Amgen's deep commitment to Science, Technology, Engineering and Math education (STEM) was highlighted at a recent STEM Saves Lives forum sponsored by US News & World Report and the Pharmaceutical Researchers and Manufacturers of America (PhRMA). The forum made it clear that STEM will play a critical role in building a 21st century workforce and especially developing new medicines and new hope for patients. STEM programs supported by the biopharmaceutical industry, like those pioneered by Amgen, play an important role in closing the STEM skills gap.
Bad news about STEM talent; good news about STEM programs at Amgen
A new report commissioned by PhRMA drove much of the discussion at the Forum event. The report outlines the drivers for the biopharmaceutical industry's efforts to improve STEM education in the United States (see Bob Broadway's quote in sidebar) and describes successful programs at the 24 of the 31 companies that responded to the report survey on industry STEM education efforts.
Of the 24 companies surveyed in the STEM report, Amgen is by far the leader in the development and support of STEM programs that seek to inspire and develop students, teachers and the next generation of scientists. Amgen dollars represented approximately 40 percent of the $100 million the report indicated was spent on STEM over the past five years by the 24 member PhRMA companies on U.S.-based initiatives. To date, Amgen and the Amgen Foundation have committed more than $80 million in science education funding to nonprofit organizations throughout the United States, Puerto Rico, and Europe.

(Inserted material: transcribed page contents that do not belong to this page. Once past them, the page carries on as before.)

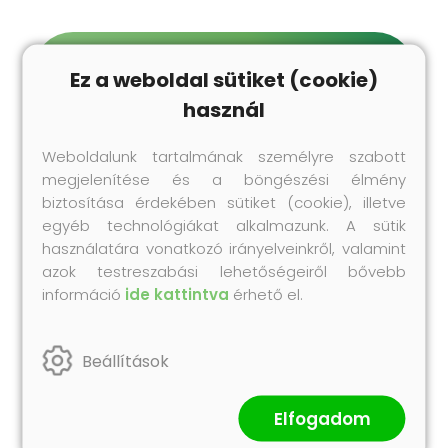
Legnépszerűbb
Ez a weboldal sütiket (cookie)
termékeink
Próbáld ki te is korábbi vásárlóink kedvenc
használ
Collonil termékeit!
Weboldalunk tartalmának személyre szabott
megjelenítése és a böngészési élmény
biztosítása érdekében sütiket (cookie), illetve
egyéb technológiákat alkalmazunk. A sütik
használatára vonatkozó irányelveinkről, valamint
azok testreszabási lehetőségeiről bővebb
információ
ide kattintva
érhető el.
Beállítások
Impregnálás
Carbon MaxX Protector - Impregnáló
Elfogadom
spray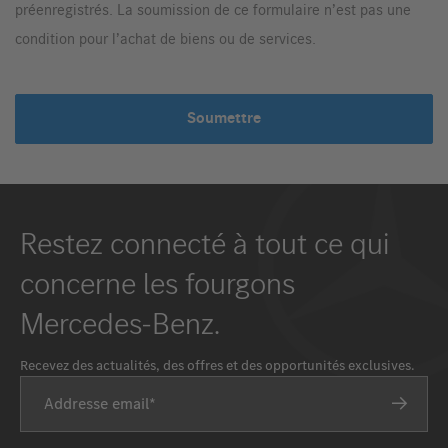
préenregistrés. La soumission de ce formulaire n’est pas une
condition pour l’achat de biens ou de services.
Soumettre
Restez connecté à tout ce qui
concerne les fourgons
Mercedes-Benz.
Recevez des actualités, des offres et des opportunités exclusives.
Addresse email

Both the report and the Forum relayed a sense of urgency regarding the consequences of a decline in STEM skills and a concern for industries that rely on a STEM workforce. While the demand for STEM workers in growing across all industries, the 31 companies comprising the biopharmaceutical industry account for 20 percent of all R&D conducted in the U.S. and are especially vulnerable to the current decline in the STEM workforce. Data in the PhRMA report shows that in the U.S., nearly 70 percent of U.S. high school graduates are not ready for college-level science. And, fewer than 40 percent of students who enter college intending to major in STEM fields complete college with a STEM degree.
Amgen's industry-leading STEM programs
While there is no single solution for STEM, Amgen is making a deep and significant impact through two of its signature STEM programs. Like our peers, we partner with other organizations supporting STEM, such as Teach For America, but, in typical innovative Amgen fashion we also developed our own unique and impactful programs.

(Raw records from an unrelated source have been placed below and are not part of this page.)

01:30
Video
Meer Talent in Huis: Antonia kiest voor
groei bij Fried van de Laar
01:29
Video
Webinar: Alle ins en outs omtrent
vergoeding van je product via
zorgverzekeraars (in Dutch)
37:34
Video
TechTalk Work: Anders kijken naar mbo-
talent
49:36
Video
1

- The Amgen Biotech Experience (ABE). allows teachers to bring hands-on biotechnology labs right into their classrooms, and addresses the lack of training, resources, and state-of-the-art materials available to most science teachers. The challenging biotech lab activities are based on the same procedures Amgen scientists use in their labs, and were developed through a special collaboration between educators and our scientists. Teachers are trained in contemporary techniques and provided with the latest equipment and materials needed to carry out biotech research and development. More than 300,000 students to date have been exposed to ABE in Amgen U.S. and U.K. communities.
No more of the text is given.